Can different filesystems affect this behavior? Is there anything special about jffs2?
POSIX.1-2008 states:
The value returned may be less than
nbyte if the number of bytes left in
the file is less than nbyte, if the
read() request was interrupted by a
signal, or if the file is a pipe or
FIFO or special file and has fewer
than nbyte bytes immediately available
for reading.
Disk-based filesystems generally use uninterruptible reads, which means that the
read operation generally cannot be interrupted by a signal. Network-based
filesystems sometimes use interruptible reads, which can return partial data or no data.
(In the case of NFS this is configurable using the intr mount option.)
They sometimes also implement timeouts.
Keep in mind that even /some/arbitrary/file/path may refer to a FIFO or
special file, so what you thought was a regular file may not be. It is therefore
good practice to handle partial reads even though they may be unlikely.
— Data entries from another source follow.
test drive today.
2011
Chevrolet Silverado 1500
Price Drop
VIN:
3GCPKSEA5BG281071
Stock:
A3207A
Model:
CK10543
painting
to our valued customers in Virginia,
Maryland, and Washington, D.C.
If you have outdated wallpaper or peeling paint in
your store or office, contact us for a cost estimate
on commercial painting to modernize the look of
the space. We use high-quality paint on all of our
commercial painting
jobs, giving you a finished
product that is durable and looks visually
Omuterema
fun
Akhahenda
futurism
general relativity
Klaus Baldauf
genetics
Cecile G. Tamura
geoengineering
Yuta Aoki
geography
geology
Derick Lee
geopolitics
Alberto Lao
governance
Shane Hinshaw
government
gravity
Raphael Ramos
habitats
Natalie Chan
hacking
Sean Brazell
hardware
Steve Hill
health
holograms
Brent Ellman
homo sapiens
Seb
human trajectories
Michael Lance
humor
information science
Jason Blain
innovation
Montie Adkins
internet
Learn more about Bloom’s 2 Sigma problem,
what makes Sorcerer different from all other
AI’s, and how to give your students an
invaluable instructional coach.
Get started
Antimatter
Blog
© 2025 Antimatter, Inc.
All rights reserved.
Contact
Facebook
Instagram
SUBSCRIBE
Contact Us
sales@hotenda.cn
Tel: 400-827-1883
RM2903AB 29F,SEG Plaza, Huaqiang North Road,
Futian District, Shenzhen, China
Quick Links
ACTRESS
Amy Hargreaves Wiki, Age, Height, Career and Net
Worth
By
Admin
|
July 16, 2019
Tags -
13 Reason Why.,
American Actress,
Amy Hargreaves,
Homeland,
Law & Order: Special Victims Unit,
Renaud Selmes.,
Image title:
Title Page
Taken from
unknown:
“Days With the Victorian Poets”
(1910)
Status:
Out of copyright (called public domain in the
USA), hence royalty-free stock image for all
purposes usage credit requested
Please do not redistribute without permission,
I have to ask: "why do you care about the reason"? If read can return a number of bytes less than the requested amount (which, as you point out, it certainly can) why would you not want to deal with that situation?
A received signal only makes read() fail if it hasn't yet read a single byte. Otherwise, it will return partial data.
And I guess alternate filesystems may indeed return short reads in other situations. For example, it makes some sense (to me) to have a network-based filesystem behave just like a network socket wrt short reads (= having them often).
If it's really a file you are reading, then you can get short read as the last read before end of file.
Howver, it's generally best to behave as if ANY read could be a short read. If what you are reading is a pipe or an input device (stdin) rather than a file, you can get a short read whenever your buffer is larger than what is currently in the input buffer.
I am not sure but this situation could arise when the OS is running out of pages in the page cache. You could suggest that flush thread will be invoked in that case, but it depends on the heuristic used in the I/O scheduler. This situation could cause a read to return fewer bytes.
What I have always read being called a "short read" is not related to the file access read(2) but to the physical read of a disk sector. It happens when, while reading the data part of the sector, less valid magnetic signals are found than to make the 512 (or 4096 or whatever) bytes of a sector. That makes an invalid sector and a read fault. Regarding "when", or rather why it happens is most probably because the power feeding the drive fell down while that sector was written.
Could it be that a read(2) ends with a physical error code called "short read"?